Task input =
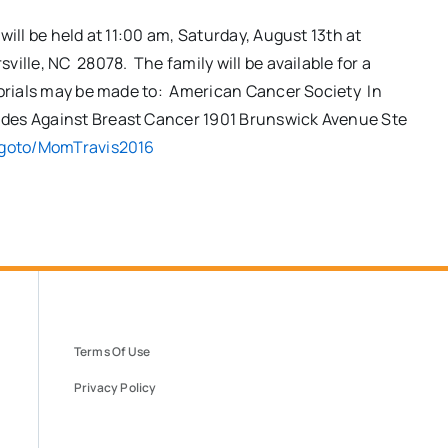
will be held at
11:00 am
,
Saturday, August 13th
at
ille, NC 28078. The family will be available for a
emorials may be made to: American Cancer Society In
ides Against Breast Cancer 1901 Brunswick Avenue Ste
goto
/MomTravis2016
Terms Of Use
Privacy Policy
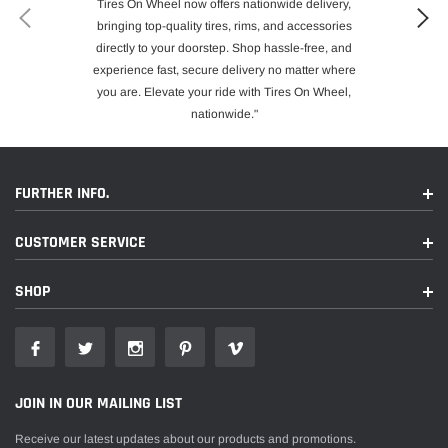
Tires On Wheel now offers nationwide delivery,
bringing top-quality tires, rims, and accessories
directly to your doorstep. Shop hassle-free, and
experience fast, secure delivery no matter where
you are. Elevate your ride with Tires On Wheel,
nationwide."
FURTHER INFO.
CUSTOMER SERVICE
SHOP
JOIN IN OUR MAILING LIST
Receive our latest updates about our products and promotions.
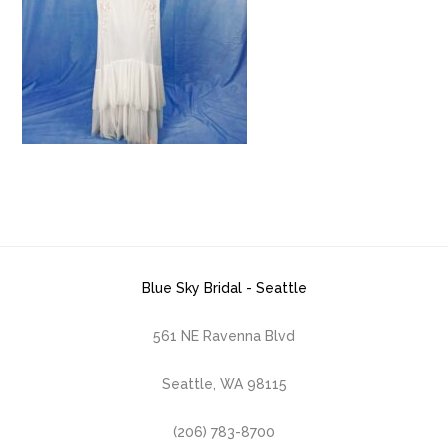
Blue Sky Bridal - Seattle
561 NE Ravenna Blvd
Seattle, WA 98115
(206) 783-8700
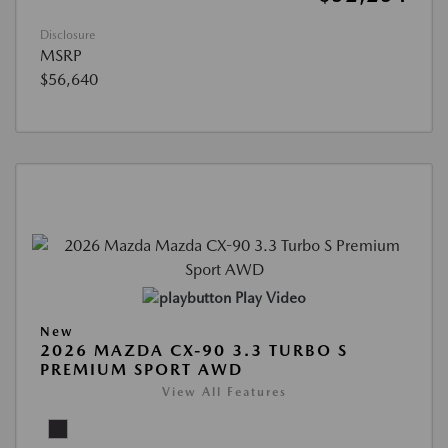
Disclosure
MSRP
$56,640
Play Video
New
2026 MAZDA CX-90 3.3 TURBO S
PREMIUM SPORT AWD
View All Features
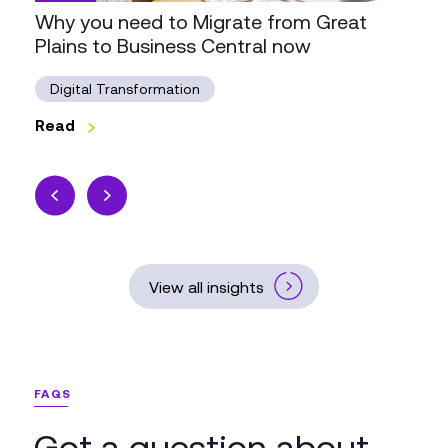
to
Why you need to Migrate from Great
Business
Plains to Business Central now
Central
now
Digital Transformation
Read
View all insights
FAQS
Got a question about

What the task asks =
Wherever the word "your" appears in a line of the data above, copy that line.

Exercise answer =
directly to your doorstep. Shop hassle-free, and
you are. Elevate your ride with Tires On Wheel,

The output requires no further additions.